Purpose of the Studies
Bacille Calmette-Guérin (BCG) and nontuberculous mycobacteria (NTM) are poorly virulent mycobacteria that sometimes cause disseminated disease in children. It was recently discovered that complete interferon gamma (IFN-γ) receptor deficiency causes a predisposition for this type of infection, and lack of mature granulomas; partial deficiency leads to a milder course of infection with mature granuloma formation. Some patients with disseminated NTM infections, however, do not have this defect. Because interleukin-12 (IL-12) is a potent inducer of IFN-γ, this study evaluated the possibility that IL-12 receptor abnormalities were responsible for disseminated BCG or NTM in the patients without any other immunodeficiency or defect in the IFN-γ receptor.
A total of 7 unrelated patients were reported (4 in the first, 3 in the second paper). All experienced disseminated NTM infections and 5/7 had also experienced disseminated Salmonella infections. There were no other significant infections (viral, bacterial, fungal). None had a recognizable immunodeficiency (primary or secondary) and all had normal numbers of T, B, and NK cells.
A variety of molecular biologic and immunologic techniques were used to define the role of IL-12 receptor deficiency in this immunodeficiency phenotype.

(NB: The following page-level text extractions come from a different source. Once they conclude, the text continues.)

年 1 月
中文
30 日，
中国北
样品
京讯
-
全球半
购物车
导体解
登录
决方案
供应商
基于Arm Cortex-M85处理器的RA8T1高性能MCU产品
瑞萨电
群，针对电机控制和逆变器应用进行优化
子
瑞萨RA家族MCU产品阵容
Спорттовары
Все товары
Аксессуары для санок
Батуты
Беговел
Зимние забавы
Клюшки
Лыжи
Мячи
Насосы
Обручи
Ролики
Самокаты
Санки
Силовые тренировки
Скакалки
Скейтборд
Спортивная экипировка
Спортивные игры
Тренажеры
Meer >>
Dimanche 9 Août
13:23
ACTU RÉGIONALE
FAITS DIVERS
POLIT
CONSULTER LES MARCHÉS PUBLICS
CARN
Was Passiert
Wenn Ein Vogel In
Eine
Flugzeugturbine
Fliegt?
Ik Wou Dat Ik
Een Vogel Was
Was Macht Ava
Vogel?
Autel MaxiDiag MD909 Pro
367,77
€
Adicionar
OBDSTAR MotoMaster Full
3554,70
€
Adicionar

DNA sequence and immunologic analyses excluded defects in IFN-γ receptor and IL-12. Specific mutations in genes encoding the IL-12 receptor β1 chain were identified (distinct mutations for each patient including missense, nonsense, and frameshift). Addition of recombinant IL-12 in NK cytotoxicity assays did not result in increased activity in patients versus controls. Affected patient's T cells had reduced IFN-γ production after stimulation with a variety of mitogens and antigens but cells did have normal surface expression of IFN-γ receptor expression and normal expression of IL-12. There was no detectable surface expression of IL-12 receptor β1. Adding exogenous IL-12 did not increase IFN-γ production by T cells nor did adding antibody to IL-12 cause a decrease in the low constitutive expression of IFN-γ. Tuberculin-specific, delayed type hypersensitivity reactions were normal. Like patients with partial deficiency if the IFN-γ receptor, these patients had well-circumscribed granuloma formation in affected organs.
The lack of IL-12 receptor β1 results in human immunodeficiency characterized by unusual susceptibility to mycobacterial and Salmonella infections. IL-12 dependent IFN-γ secretion is the unifying pathophysiologic cause for this immunodeficiency that is phenotypically identical to partial IFN-γ receptor deficiency. Although more patients must be evaluated, it appears that this pathway is essential for immune responses to these intracellular organisms but is dispensable (redundant pathways exist) for other infectious organisms.
It is very exciting that the molecular mechanisms responsible for the primary immunodeficiencies are being unraveled at a remarkable pace. As evidenced by this work, unusual manifestations of immunodeficiency are being elucidated and provide fundamental insights into immune system mechanisms. These findings already provide clues to better therapies (1 patient was treated successfully with recombinant IFN-γ) and because IL-12 receptor signaling is involved in other conditions such as cancer, there are many diagnostic and therapeutic ramifications from these studies.